Until recently, few refugees chose poverty-stricken Albania as a pit stop on their perilous trek towards wealthy EU countries, but with the so-called western Balkan migrant trail now shut, the number of Syrians arriving in Albania is on the rise.
Migrants are “trying to find new paths to get to European Union countries” after nations along the route up from Turkey and Greece significantly increased their border security, interior ministry spokesman Ardi Bide said.
Instead of going through Macedonia and Serbia, people attempt to reach the EU via some of the poorest member states including Bulgaria and Albania.
Although authorities have not released official data on asylum requests, police said they have blocked 2,300 people at the Albanian border since the beginning of the year.
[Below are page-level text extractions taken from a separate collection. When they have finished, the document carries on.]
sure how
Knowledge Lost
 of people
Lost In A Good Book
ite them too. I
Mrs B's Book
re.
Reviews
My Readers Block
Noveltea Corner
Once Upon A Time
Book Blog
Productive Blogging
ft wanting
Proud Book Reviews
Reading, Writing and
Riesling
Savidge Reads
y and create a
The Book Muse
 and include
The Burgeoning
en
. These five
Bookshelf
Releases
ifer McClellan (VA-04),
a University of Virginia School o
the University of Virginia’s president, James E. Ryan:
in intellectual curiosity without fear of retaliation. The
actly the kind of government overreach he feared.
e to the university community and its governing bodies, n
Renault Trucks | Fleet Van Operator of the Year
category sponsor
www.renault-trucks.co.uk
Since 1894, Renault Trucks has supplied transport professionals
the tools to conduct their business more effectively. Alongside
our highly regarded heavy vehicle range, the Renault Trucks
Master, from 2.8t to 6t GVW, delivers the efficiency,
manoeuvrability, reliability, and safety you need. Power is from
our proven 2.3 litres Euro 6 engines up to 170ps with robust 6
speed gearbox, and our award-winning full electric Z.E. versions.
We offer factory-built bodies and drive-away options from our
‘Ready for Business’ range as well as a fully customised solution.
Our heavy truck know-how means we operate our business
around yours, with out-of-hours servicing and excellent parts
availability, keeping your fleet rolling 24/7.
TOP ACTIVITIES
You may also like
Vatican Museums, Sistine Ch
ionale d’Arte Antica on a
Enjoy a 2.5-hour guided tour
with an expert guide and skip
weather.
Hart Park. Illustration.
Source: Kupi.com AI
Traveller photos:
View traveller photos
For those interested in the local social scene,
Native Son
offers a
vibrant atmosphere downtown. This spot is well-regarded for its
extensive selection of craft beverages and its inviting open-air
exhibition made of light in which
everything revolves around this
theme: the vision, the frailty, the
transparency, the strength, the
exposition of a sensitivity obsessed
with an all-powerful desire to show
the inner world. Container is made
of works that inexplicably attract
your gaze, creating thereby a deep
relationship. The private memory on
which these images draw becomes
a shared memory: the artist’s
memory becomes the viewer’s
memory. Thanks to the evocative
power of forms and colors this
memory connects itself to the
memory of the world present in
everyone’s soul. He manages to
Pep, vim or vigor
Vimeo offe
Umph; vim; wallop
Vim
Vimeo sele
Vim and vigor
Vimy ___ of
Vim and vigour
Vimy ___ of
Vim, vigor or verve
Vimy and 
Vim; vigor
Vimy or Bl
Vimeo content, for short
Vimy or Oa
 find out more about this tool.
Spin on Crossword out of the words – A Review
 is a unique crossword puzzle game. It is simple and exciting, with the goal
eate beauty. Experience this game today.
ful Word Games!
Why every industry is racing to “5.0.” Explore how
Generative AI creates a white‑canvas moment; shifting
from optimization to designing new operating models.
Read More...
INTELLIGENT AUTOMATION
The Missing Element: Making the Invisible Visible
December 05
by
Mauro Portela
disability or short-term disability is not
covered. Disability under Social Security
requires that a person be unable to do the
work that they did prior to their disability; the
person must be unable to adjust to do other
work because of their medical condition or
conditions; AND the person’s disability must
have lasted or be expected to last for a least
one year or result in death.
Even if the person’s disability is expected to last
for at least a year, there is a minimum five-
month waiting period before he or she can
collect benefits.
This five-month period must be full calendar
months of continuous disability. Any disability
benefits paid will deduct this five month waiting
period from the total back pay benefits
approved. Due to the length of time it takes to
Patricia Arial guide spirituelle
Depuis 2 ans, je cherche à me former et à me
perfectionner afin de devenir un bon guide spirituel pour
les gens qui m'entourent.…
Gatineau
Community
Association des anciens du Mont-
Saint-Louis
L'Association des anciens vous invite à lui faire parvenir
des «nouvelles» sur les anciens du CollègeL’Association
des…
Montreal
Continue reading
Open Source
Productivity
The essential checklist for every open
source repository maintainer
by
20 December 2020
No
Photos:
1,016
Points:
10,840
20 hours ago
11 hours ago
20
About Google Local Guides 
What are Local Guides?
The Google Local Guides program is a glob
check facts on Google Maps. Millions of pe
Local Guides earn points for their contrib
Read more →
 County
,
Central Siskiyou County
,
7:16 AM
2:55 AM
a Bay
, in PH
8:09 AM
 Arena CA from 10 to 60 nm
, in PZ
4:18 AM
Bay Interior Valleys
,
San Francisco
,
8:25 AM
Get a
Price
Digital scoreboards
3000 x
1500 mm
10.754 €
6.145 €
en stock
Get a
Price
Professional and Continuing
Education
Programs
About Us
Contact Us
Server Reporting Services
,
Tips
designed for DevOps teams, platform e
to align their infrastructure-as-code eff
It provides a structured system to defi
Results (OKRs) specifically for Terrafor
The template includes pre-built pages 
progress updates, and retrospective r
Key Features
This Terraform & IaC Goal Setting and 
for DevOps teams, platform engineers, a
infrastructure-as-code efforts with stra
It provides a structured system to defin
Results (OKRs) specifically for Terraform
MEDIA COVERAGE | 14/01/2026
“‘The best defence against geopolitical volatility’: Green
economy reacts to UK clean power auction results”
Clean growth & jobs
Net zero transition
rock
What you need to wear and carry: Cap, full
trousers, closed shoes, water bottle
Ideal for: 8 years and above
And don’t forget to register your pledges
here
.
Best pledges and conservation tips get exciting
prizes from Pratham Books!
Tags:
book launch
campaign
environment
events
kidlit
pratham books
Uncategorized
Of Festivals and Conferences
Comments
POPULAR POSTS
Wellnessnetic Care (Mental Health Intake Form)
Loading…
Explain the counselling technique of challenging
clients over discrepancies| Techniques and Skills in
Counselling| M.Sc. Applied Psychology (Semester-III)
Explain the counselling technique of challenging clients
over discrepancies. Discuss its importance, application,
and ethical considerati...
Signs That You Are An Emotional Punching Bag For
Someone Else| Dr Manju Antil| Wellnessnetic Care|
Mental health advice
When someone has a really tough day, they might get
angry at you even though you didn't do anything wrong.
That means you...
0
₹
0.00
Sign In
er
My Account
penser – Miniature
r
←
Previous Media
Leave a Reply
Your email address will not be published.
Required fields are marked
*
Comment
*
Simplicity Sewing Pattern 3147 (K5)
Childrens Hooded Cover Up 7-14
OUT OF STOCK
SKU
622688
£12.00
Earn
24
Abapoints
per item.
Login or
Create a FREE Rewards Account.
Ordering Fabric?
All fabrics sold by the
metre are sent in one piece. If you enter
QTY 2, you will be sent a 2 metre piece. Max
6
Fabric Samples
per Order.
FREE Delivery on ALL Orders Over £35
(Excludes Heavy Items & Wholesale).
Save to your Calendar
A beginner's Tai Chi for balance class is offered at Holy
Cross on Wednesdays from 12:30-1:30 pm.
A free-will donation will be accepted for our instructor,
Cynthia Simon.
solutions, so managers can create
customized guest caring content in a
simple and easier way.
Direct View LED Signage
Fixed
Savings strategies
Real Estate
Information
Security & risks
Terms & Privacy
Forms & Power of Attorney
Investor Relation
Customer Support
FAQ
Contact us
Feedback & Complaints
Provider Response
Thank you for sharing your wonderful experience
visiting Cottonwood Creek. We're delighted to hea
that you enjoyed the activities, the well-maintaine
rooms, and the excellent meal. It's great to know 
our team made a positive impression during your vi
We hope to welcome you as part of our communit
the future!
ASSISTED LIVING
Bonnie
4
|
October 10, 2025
For many, “Albania is now the only solution for refugees to move on,” Syrian Guwan Belei said.
The 28-year-old arrived in mid-June in Albania’s only migrant reception center, located in the capital Tirana. Some 200 migrants stay at the 180-bed facility.
Belei has applied for asylum here, but does not hide that for him “like for others, Albania is now a gateway in contrast to Serbia and Macedonia, which have closed their borders.”
“Many prefer to seek political asylum in Albania because during the proceedings it leaves them time to find solutions to move to Montenegro and Bosnia, and from there get to Germany, Denmark or another country,” he said.
Germany has become one of asylum-seekers’ favored destinations since German Chancellor Angela Merkel threw open the border in 2015 in the face of the continent’s worst migration crisis since World War II.
However, the decision to allow in more than a million migrants has cost Merkel politically and put her coalition under threat.
Migrants, meanwhile, are largely oblivious to the political storm their arrival is causing in the EU.
At Tirana’s camp, newly arrived migrants wait in front of the small brick building, while others are stepping out with backpacks, possibly hoping to try to cross the border into Montenegro, 100km further north.
The route through Turkey, Greece, Albania, Montenegro and Bosnia before reaching EU member Croatia is rather treacherous, steep and mountainous.
However, that is not enough to deter 26-year-old Berivan Alus and her husband Asmar from trying to reach western Europe.
The couple from Afrin, in northwestern Syria, said they were forced to leave behind their three-year-old twin girls with their grandparents because the journey was too dangerous.
Showing photos of their children, the couple said they had already crossed “fields, mountains and rivers” on foot or in small boats, “in the mud and in the rain.”
They reached Albania’s border from Syria with the help of traffickers who charged them 10,000 euros (US$11,657).
Their stay in Albania is “just to save time” while they find a way to move on, the couple said.
Fearing smugglers’ violence, others “prefer to get away just with GPS,” said Syrian Kasim Yaakoum, 29.
Either way, “nobody wants to stay in Albania — a poor country,” his fellow countryman Yasser Alnablis, 22, said.
Balkans interior ministers met in Brussels over the issue on Monday. Bosnia, the last country on this new route via Albania before the EU, is particularly confronted with an increasing influx.
Montenegro has also voiced concerns over its porous border with Albania.
Yet Tirana, which hopes to open EU membership talks, insists it manages “to cope ... despite the growing number of those who have arrived on its territory.”